──────── ENTRIES PROVIDED ────────
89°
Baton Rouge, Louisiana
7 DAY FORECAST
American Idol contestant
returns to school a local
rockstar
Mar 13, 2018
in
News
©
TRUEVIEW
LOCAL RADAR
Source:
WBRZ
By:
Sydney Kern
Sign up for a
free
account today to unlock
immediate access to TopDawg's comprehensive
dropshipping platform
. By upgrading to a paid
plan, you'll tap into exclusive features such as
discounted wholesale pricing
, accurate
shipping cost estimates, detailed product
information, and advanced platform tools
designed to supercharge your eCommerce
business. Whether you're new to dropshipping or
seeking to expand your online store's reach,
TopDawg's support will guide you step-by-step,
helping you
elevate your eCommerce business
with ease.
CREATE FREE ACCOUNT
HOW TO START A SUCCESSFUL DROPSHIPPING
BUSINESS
────────
**YOUR TASK:** Write out each line above with the word "eCommerce".

**PROBLEM SOLUTION:**
designed to supercharge your eCommerce
elevate your eCommerce business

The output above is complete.